• [ENTRIES PROVIDED]
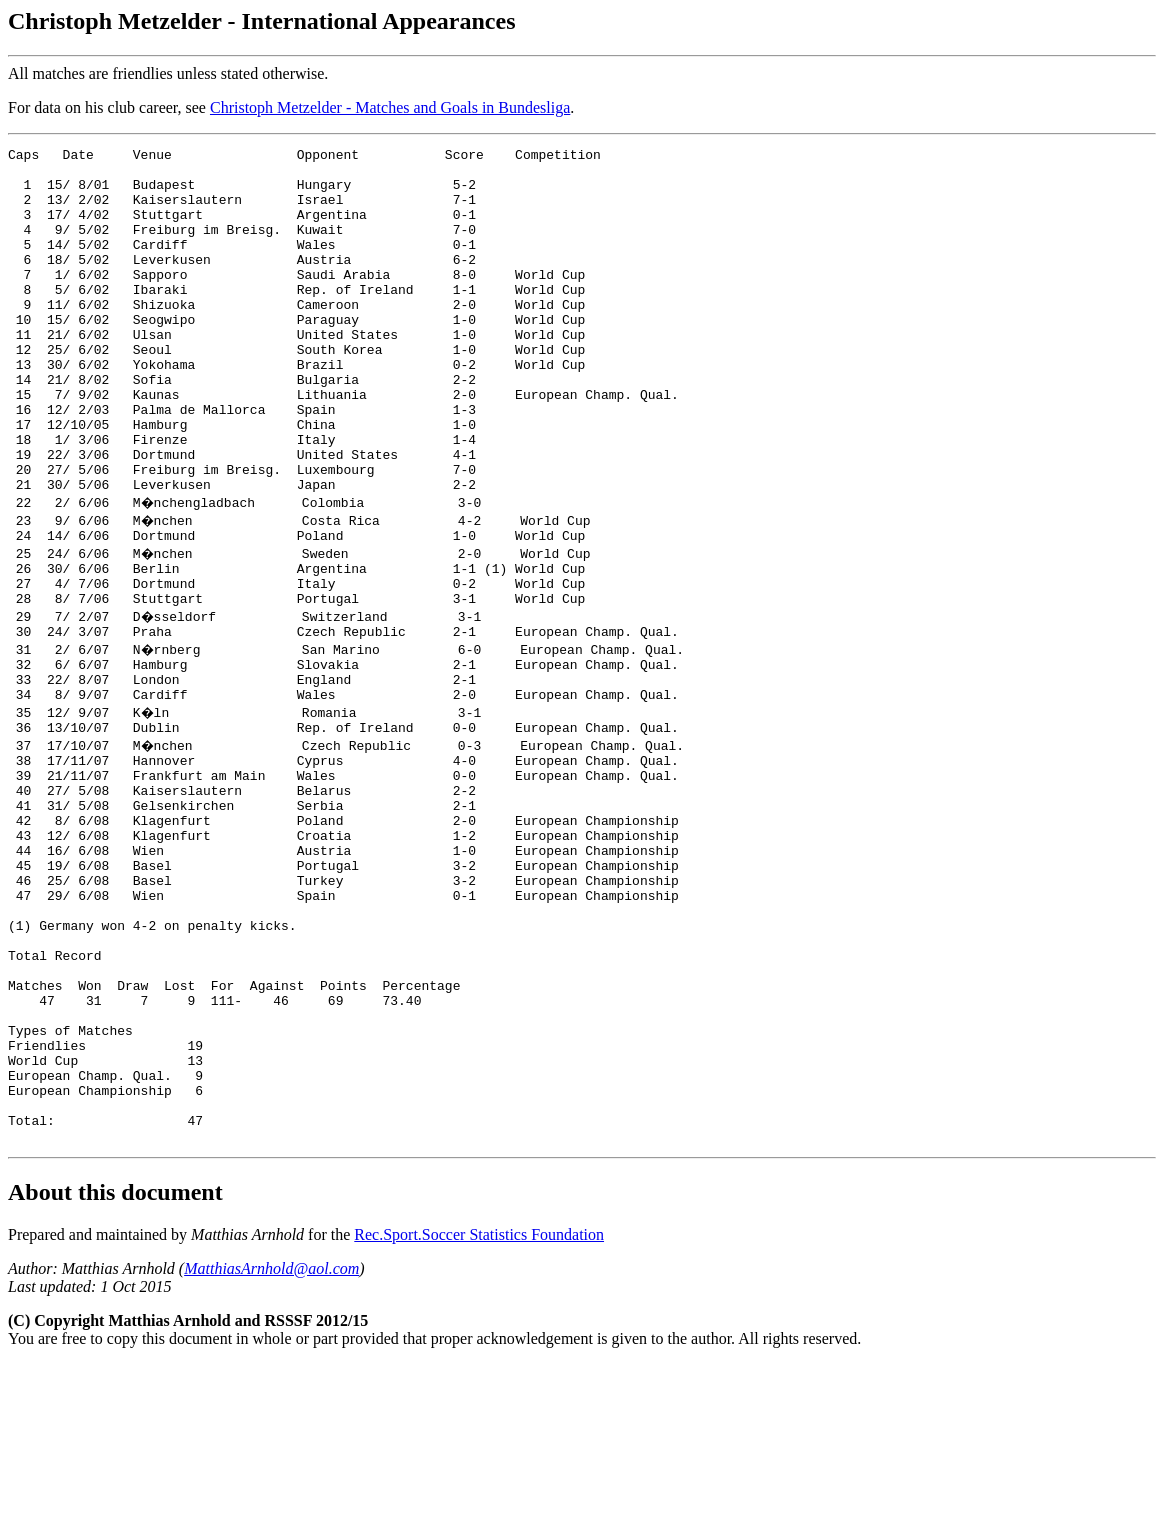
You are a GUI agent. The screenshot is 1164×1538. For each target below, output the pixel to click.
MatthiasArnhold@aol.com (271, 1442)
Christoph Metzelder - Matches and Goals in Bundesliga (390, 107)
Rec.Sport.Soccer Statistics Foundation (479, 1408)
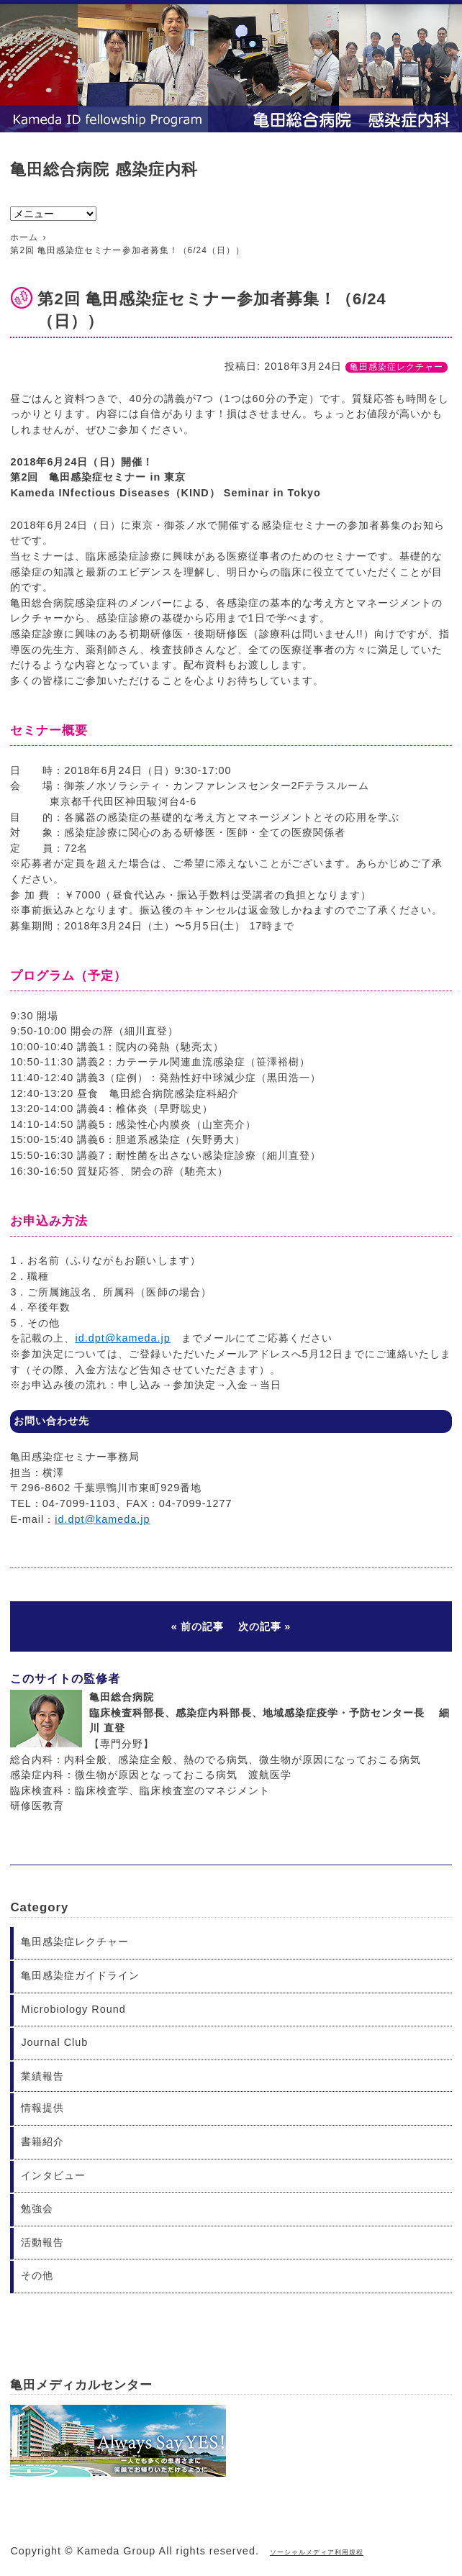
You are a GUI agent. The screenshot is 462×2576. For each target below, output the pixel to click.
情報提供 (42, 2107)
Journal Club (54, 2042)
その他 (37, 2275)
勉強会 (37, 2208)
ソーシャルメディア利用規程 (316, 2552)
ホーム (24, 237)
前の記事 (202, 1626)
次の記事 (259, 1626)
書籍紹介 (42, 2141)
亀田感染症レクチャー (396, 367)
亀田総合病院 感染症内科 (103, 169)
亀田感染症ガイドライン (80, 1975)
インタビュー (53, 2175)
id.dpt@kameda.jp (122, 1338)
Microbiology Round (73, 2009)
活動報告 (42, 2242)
==
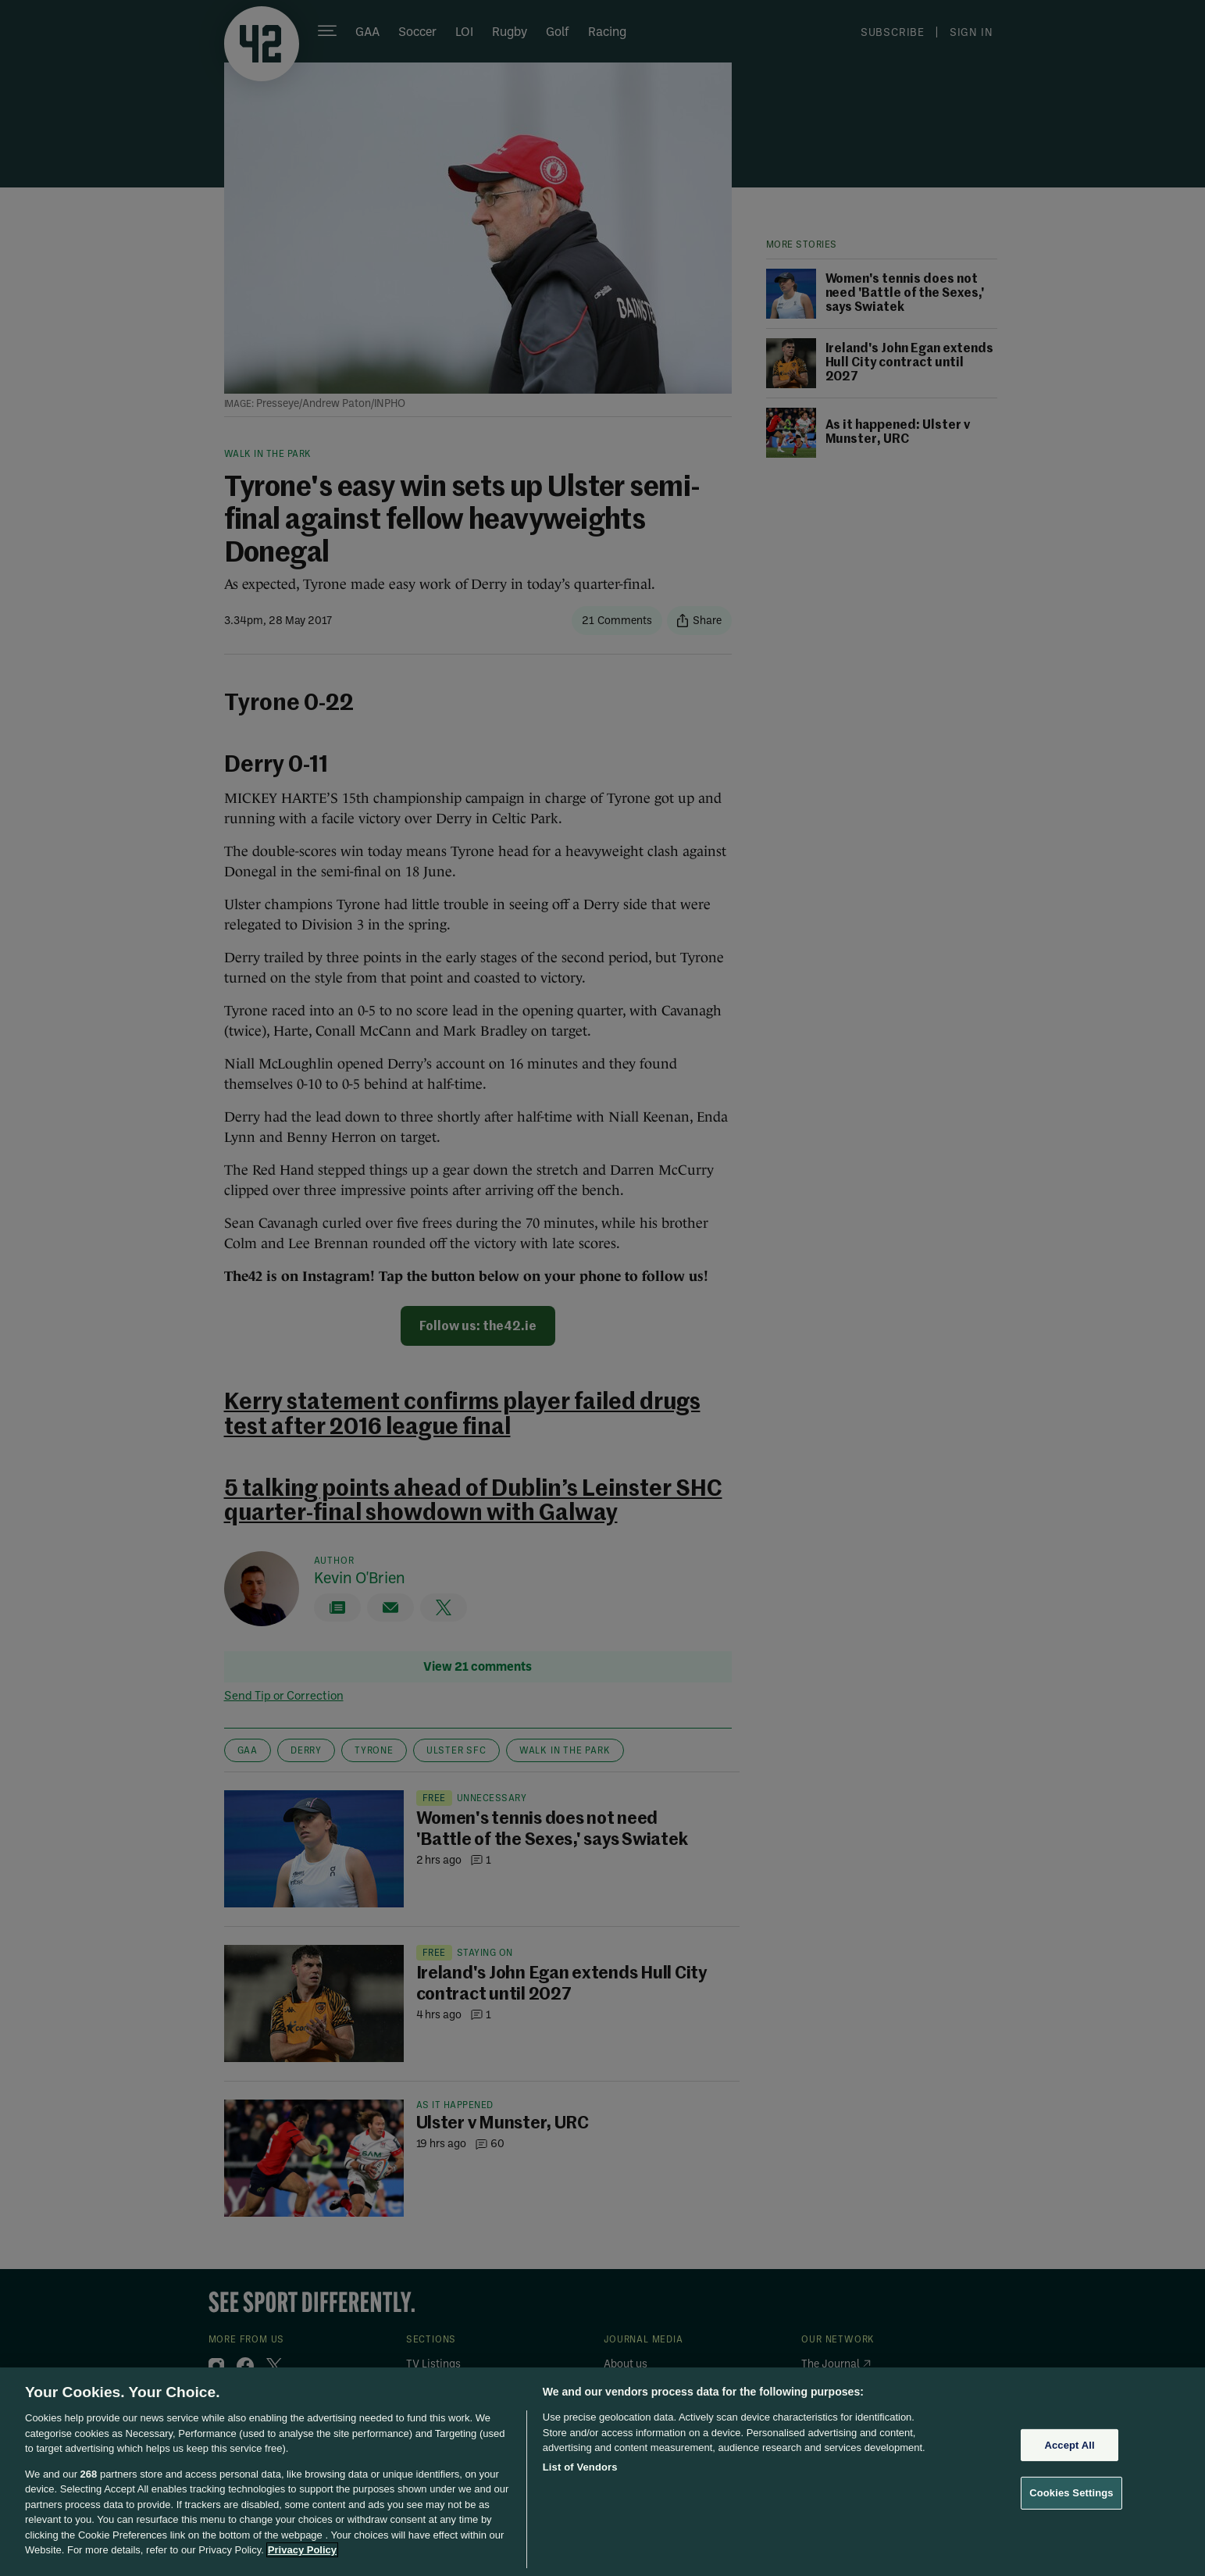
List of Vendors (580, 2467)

• [WHAT IS EXPECTED] Output the material above exactly, but only from the line that carries "Journal Club (54, 2042)" through the line that carries "活動報告 (42, 2242)".

• [OUTPUT]
Journal Club (54, 2042)
その他 (37, 2275)
勉強会 (37, 2208)
ソーシャルメディア利用規程 (316, 2552)
ホーム (24, 237)
前の記事 (202, 1626)
次の記事 (259, 1626)
書籍紹介 (42, 2141)
亀田感染症レクチャー (396, 367)
亀田総合病院 感染症内科 (103, 169)
亀田感染症ガイドライン (80, 1975)
インタビュー (53, 2175)
id.dpt@kameda.jp (122, 1338)
Microbiology Round (73, 2009)
活動報告 (42, 2242)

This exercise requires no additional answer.